In accounts shared by my patients, students, colleagues, and friends, especially those from marginalised backgrounds, I see this revolutionary subjectivity and the solidarity it fuels taking shape and gaining force. It’s not just about acting on moral principles or historical knowledge of Israeli occupation and Euro-American complicity in a project of ethnic cleansing; it’s about reclaiming power over oneself, taking in one’s own family and communal history as confluent with the present, and reasserting the felt truth of one’s being and that of one’s ancestors in the face of radically dehumanising violence. It is a refusal to be passively swept along by the systems of oppression that surround us and to which the US government, in particular, continues to display a bipartisan commitment.

The burgeoning internationalist movement dedicated to freeing Palestine from violent oppression is not a trendy, transient political cause, as some cynical observers have claimed. It is a collective ethical awakening and formation of an affective community derived from a growing postcolonial consciousness – a transnational reckoning with the still-reverberating legacy of colonial violence and neocolonial financial manipulations. It is a rekindling recognition that struggles for justice and freedom are necessarily interconnected in both space and time, spanning continents and generations. The voices rising and feet marching each weekend in solidarity with Gaza over a half-year into the slaughter of its communities are not only protesting the specific injustices perpetrated against Palestinians. They are challenging the very foundations of a global economic and associated moral order built on exploitation and the systematic devaluation of some lives to prop up the plainly false image of postcolonial Europe and North America as emblems of benevolence and freedom. The task of freeing Palestine is simultaneously a task of freeing ourselves, of making a world characterised by – in the words of the families of Israeli hostages beseeching Benjamin Netanyahu to end his violent campaign against Gaza – an ethics of “everyone for everyone.”

Despite the slogans, we are not all Palestinians.
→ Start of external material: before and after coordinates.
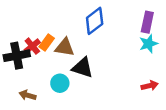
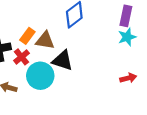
red cross: (32, 46) -> (21, 57), moved
cyan circle: (60, 83) -> (40, 76), size x1.5

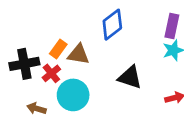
black triangle: (63, 60) -> (130, 77), moved

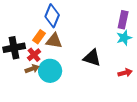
blue diamond: (112, 25) -> (52, 16), moved, turned -30
brown arrow: (37, 109) -> (32, 69), moved, turned 144

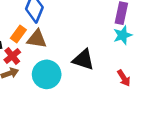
cyan circle: (50, 71) -> (47, 74), moved
red arrow: (125, 73) -> (124, 78), turned 72

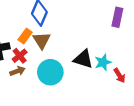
cyan star: (123, 35) -> (103, 62), moved
brown triangle: (37, 39) -> (42, 40), turned 48

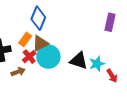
brown triangle: (42, 40) -> (40, 43), turned 36
red cross: (20, 56) -> (29, 57), moved
cyan circle: (50, 72) -> (48, 57), moved

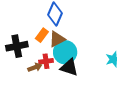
red cross: (29, 57) -> (46, 61), moved, turned 32
black triangle: (79, 61) -> (69, 67), moved

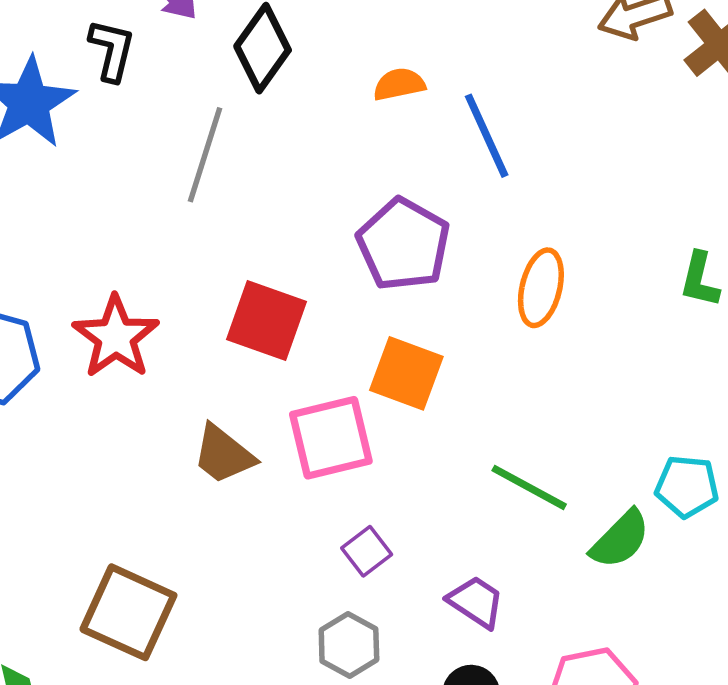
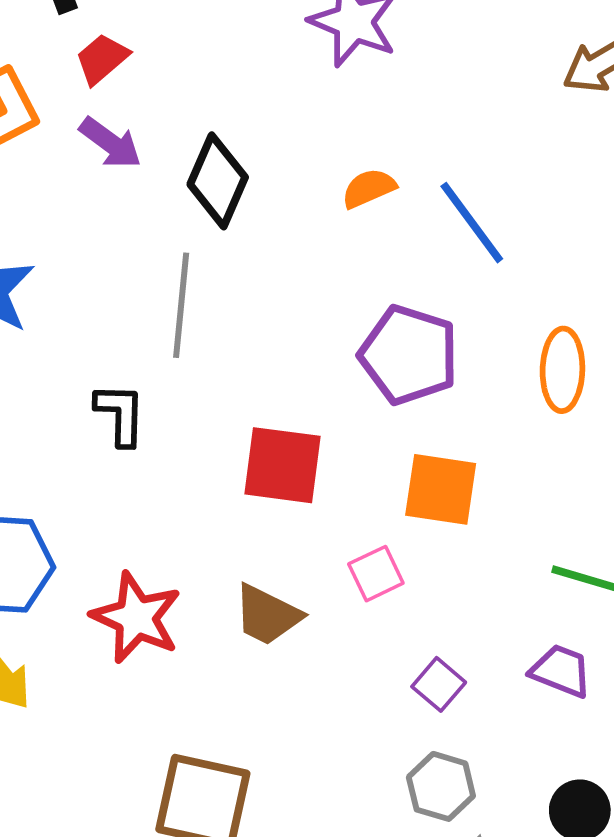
black L-shape: (112, 50) -> (120, 414), moved
red star: (116, 337) -> (136, 618), moved
pink square: (331, 438) -> (376, 574), size x0.6
purple trapezoid: (476, 602) -> (561, 671), moved

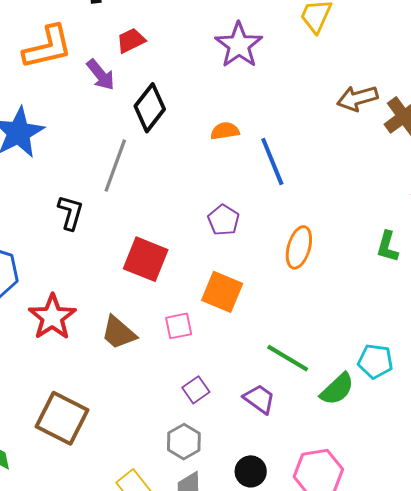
red trapezoid: (102, 59) -> (131, 40), moved
purple pentagon: (409, 355) -> (223, 220), size x0.6

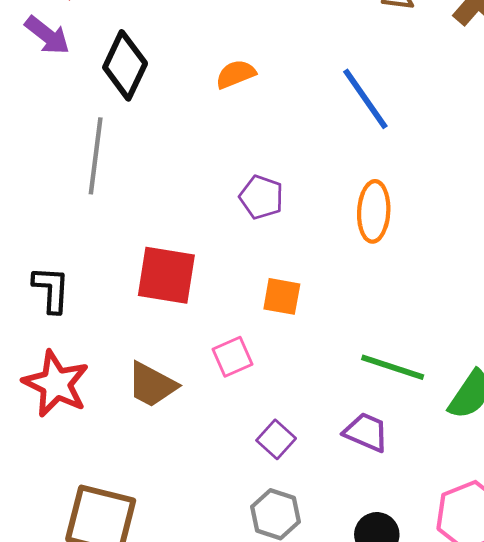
blue line: (272, 162) -> (365, 99), moved
black L-shape: (70, 213) -> (51, 289), moved
orange square: (222, 292) -> (282, 296), size x0.7

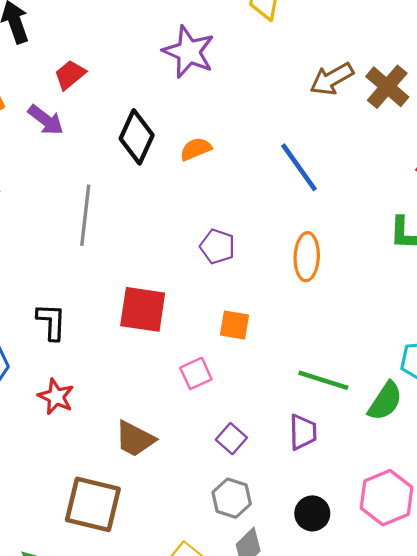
black diamond: (125, 65) -> (137, 137), moved
red star: (56, 384) -> (56, 397), size x0.7
brown trapezoid: (152, 385) -> (135, 439), moved
purple trapezoid: (366, 432) -> (303, 432), turned 66

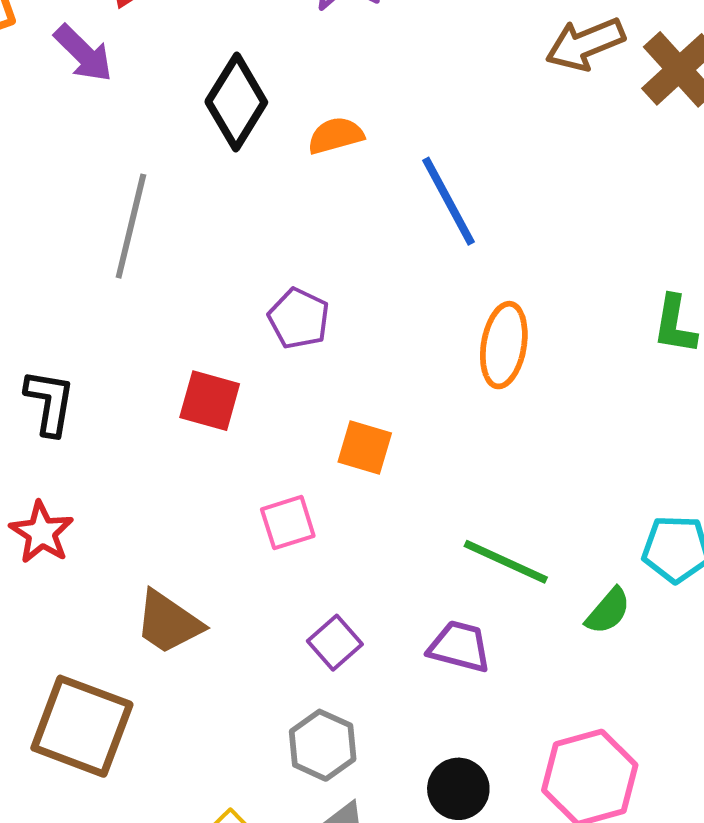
blue line: (299, 167) -> (449, 201), moved
purple pentagon: (217, 246) -> (299, 319), moved
red square: (143, 309) -> (210, 401), size x0.7
green semicircle: (385, 401) -> (608, 611), size x0.7
purple trapezoid: (303, 432) -> (460, 647), turned -81

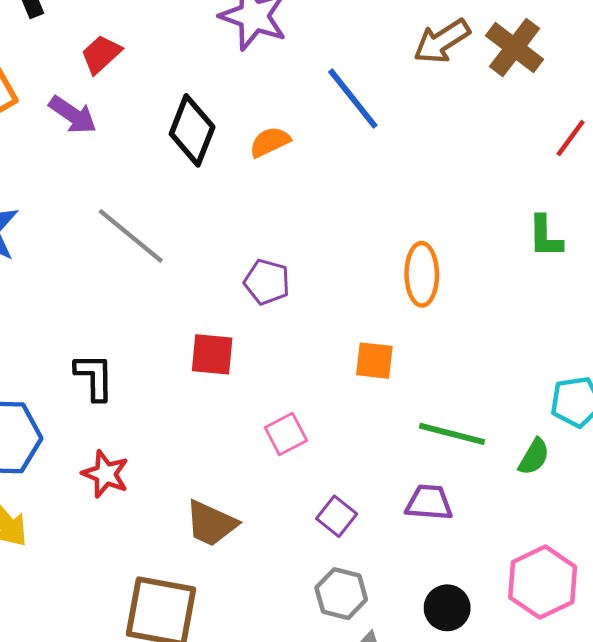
blue line: (449, 201) -> (353, 99), moved
gray line: (131, 226) -> (131, 236), turned -54
orange square: (365, 447) -> (374, 361), moved

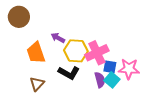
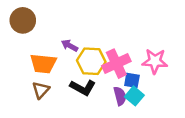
orange trapezoid: (36, 53) -> (43, 64), turned -65
pink star: (129, 69) -> (155, 61), moved
brown triangle: (37, 84) -> (41, 90), moved

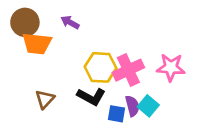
purple arrow: (70, 46) -> (70, 22), moved
orange trapezoid: (43, 64) -> (37, 44), moved
blue square: (132, 80) -> (116, 114), moved

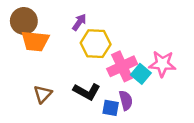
purple arrow: (70, 22) -> (79, 22), moved, turned 96
yellow hexagon: (101, 67) -> (96, 44), moved
cyan square: (148, 106) -> (141, 74), moved

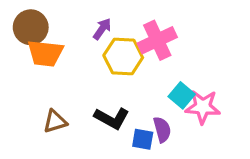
pink star: (162, 64) -> (203, 107), moved
pink cross: (122, 66) -> (157, 40), moved
brown triangle: (43, 94) -> (55, 121), turned 30

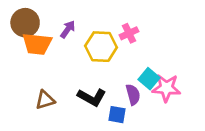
purple arrow: (102, 29) -> (68, 29), moved
pink cross: (157, 40) -> (129, 33), size x0.6
purple semicircle: (162, 130) -> (133, 95), moved

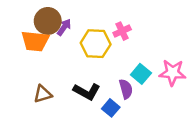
brown circle: (25, 23) -> (48, 21), moved
pink star: (166, 88) -> (172, 73), moved
blue square: (117, 115) -> (111, 108), turned 30

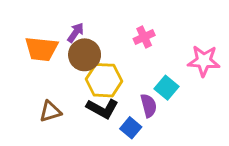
brown circle: (48, 21) -> (85, 55), moved
yellow hexagon: (96, 44) -> (104, 80), moved
pink star: (172, 73) -> (204, 61), moved

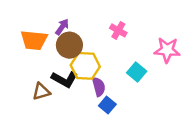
pink cross: (144, 37) -> (118, 30), turned -35
purple semicircle: (149, 106) -> (99, 87), moved
black L-shape: (102, 108) -> (65, 79), moved

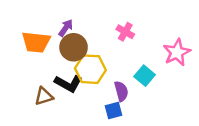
pink star: (167, 50) -> (177, 52), turned -30
purple semicircle: (99, 87) -> (121, 91), moved
blue square: (107, 105) -> (114, 111), turned 35

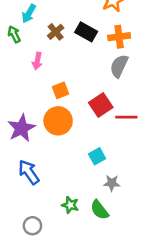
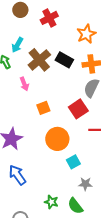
brown cross: (56, 32) -> (39, 60), size x1.6
pink arrow: (37, 61) -> (24, 84), turned -32
red square: (101, 105) -> (78, 109), moved
orange circle: (58, 121) -> (57, 139), moved

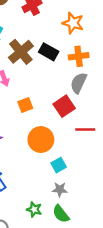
orange star: (86, 34) -> (73, 23), turned -30
gray star: (85, 184) -> (60, 189), moved

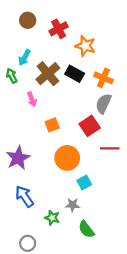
orange star: (73, 23) -> (85, 46), moved
orange cross: (79, 56) -> (103, 78), turned 30
gray star: (60, 189) -> (72, 205), moved
green star: (34, 209) -> (52, 218), moved

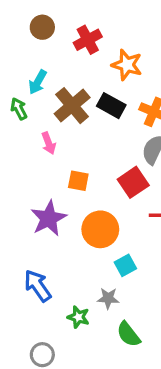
orange square: (52, 125) -> (78, 181), turned 32
purple star: (18, 158) -> (49, 218), moved

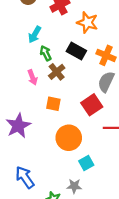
cyan arrow: (38, 82) -> (35, 35), moved
brown cross: (72, 106) -> (57, 72), moved, size x0.7
green arrow: (19, 109) -> (46, 53), moved
purple star: (49, 218) -> (18, 126), moved

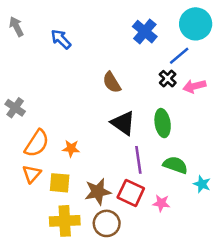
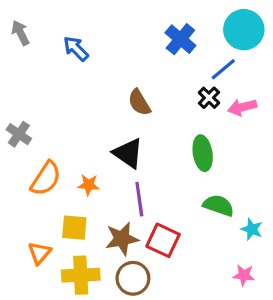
black triangle: (123, 123) -> (128, 153), moved
purple line: (138, 160) -> (139, 199), moved
orange triangle: (32, 174) -> (39, 253), moved
pink star: (161, 203) -> (244, 275), moved

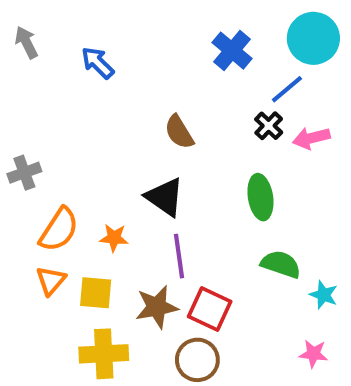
gray cross: (19, 134) -> (24, 173), turned 35
orange triangle: (39, 253) -> (51, 281), moved
brown circle: (133, 278) -> (197, 360), moved

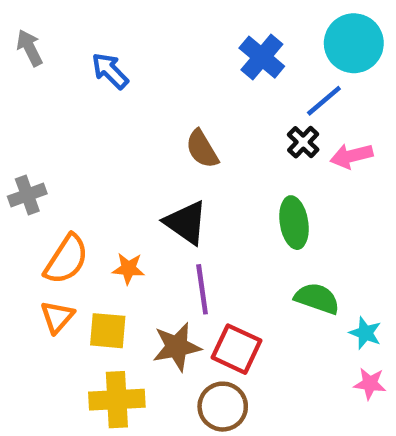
pink star: (313, 354) -> (370, 384), moved

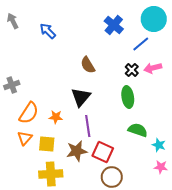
black cross: (303, 142) -> (132, 70), moved
black triangle: (186, 223) -> (81, 97), turned 35
brown circle: (223, 407) -> (112, 177), moved

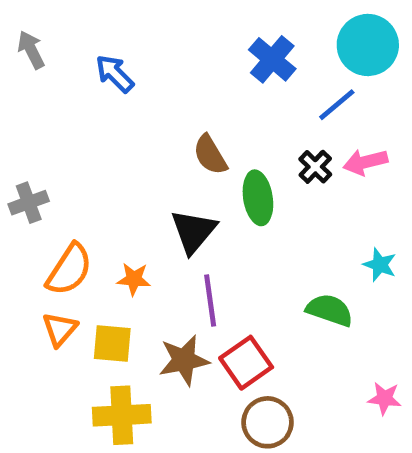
green ellipse: (128, 97) -> (258, 198), moved
cyan star: (159, 145) -> (380, 265), moved
red square: (103, 152) -> (246, 363), turned 30

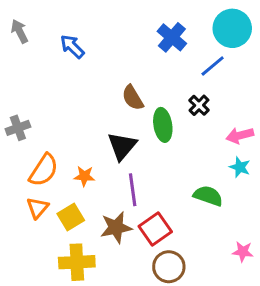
pink arrow: (365, 162) -> (240, 135), moved
yellow square: (112, 344) -> (71, 217), turned -36

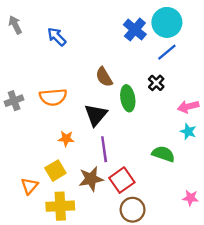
cyan circle: (232, 28) -> (167, 22), moved
orange semicircle: (44, 170) -> (53, 97), moved, turned 52
orange triangle: (38, 208) -> (29, 186), moved

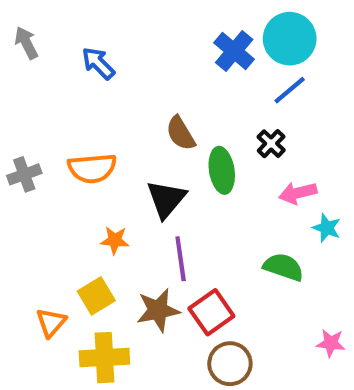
pink arrow: (188, 107) -> (298, 193), moved

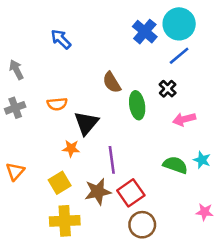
gray arrow: (26, 43) -> (16, 70), moved
orange semicircle: (92, 168) -> (57, 104), size x0.7
black triangle: (166, 199) -> (86, 123), moved
cyan star: (327, 228) -> (202, 160), moved
orange triangle: (51, 323) -> (15, 171), moved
We are instead all radically different from one another, with unique life histories, places in the world, and ways of desiring and living. And it is because of the differences that constitute each one of us and how important it is to protect them that the struggle for Palestinian liberation has become the defining ethical and political matter of our era. Its consequences are already reverberating far beyond any single territory or people, and they will demarcate the lines of global ethical-political struggle for the coming generation – one that will not remember our present political leaders kindly.

The views expressed in this article are the author’s own and do not necessarily reflect Al Jazeera’s editorial stance.